図1に示すように、隣り合って配置された2本の電極4,6の電極間距離Dを8~24mmとしている。電極4,6はそれぞれワイヤ4,6であり、当該ワイヤ4,6は溶接トーチ3,5に保持されている。なお、溶接トーチ3が先行極の溶接トーチ、ワイヤ4が先行極の溶接ワイヤであり、溶接トーチ5が後行極の溶接トーチ、ワイヤ6が後行極の溶接ワイヤである。なお、
図1(a)中、白抜矢印は溶接の方向を示している。
【0019】
上記2本のワイヤ4,6のうち、一方のワイヤ(消耗電極)4で発生するアークの輻射熱を他方のワイヤ(消耗電極)6の加熱に使用するためには、2つの電極間距離Dを調整する必要がある。電極間距離Dが24mm以下であると、2つの電極間で発生するアークが1つのアークドームを形成するようになるため、ワイヤ4,6がアーク輻射熱を直接受けることができるようになる。また、サブマージアーク溶接時のアークドームは溶融したスラグ(溶接フラックス)2で覆われることでアーク光の放散を抑制し、さらにアークドームの壁となっている溶融スラグ2はアーク光の一部を反射してワイヤ4,6に輻射熱を供給することができる。しかし、電極間距離Dが8mm未満になると、電極(ワイヤ4,6)の距離が近づき過ぎることで、お互いのアーク干渉が顕著となり、アークが不安定となって短絡が発生しやすくなる。このため、電極間距離Dは8~24mmとする。アーク輻射熱によるワイヤ加熱効果をより顕著に得るために、電極間距離Dの上限を21mmとすることが好ましく、19mmとすることがより好ましい。
【0020】
隣り合って配置された2本の電極(ワイヤ4,6)のうち、少なくとも一方の電極4(または6)は、ワイヤ径が2.5~6.5mmとなっている。

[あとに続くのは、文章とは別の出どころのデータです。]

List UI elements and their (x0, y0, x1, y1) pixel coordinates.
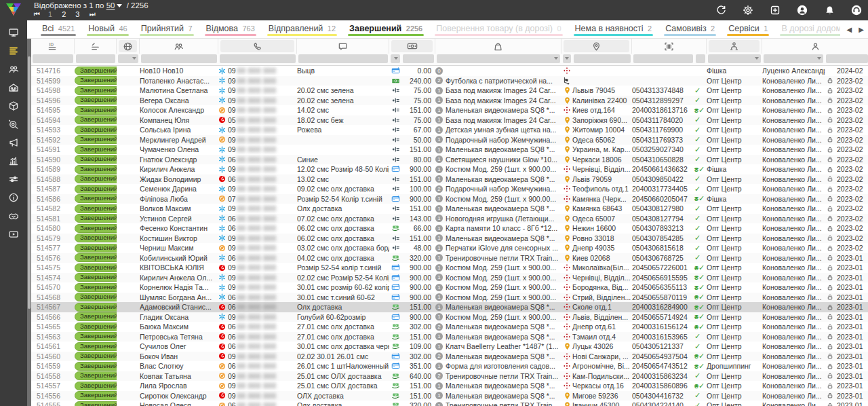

本実施の形態において、アーク輻射熱によるワイヤ加熱効果を得るには、隣り合って配置された2本の電極4,6の少なくとも一方の電極4(または6)にワイヤ径が2.5~6.5mmであるワイヤを使用することが必要である。
【0021】
サブマージアーク溶接時にワイヤ4,6が輻射熱を受ける範囲は溶接トーチ3,5のコンタクトチップ先端からワイヤ先端のアークが発生する範囲までであり、加熱時間はワイヤ送給速度に依存する。ワイヤ径が2.5mm未満となると、ワイヤ送給速度が速くなるため、輻射熱による加熱時間が十分では無く、ワイヤ溶融促進効果が減少する。一方、ワイヤ径が6.5mmを超えると、ワイヤ径が太くなることでワイヤ送給速度が減少して加熱時間は長くなるが、ワイヤ体積が増加することでワイヤ温度が十分に上がらず、ワイヤ溶融促進効果が顕著に減少する。このため、ワイヤ4,6のワイヤ径は2.5~6.5mmとする。アーク輻射熱によるワイヤ溶融促進効果を安定的に得るには、ワイヤ径の上限を6.1mmとするのが好ましく、5.5mmとするのがより好ましく、5.2mmとするのが最も好ましい。またワイヤ径の下限は3.1mmとするのが好ましく、3.4mmとするのがより好ましい。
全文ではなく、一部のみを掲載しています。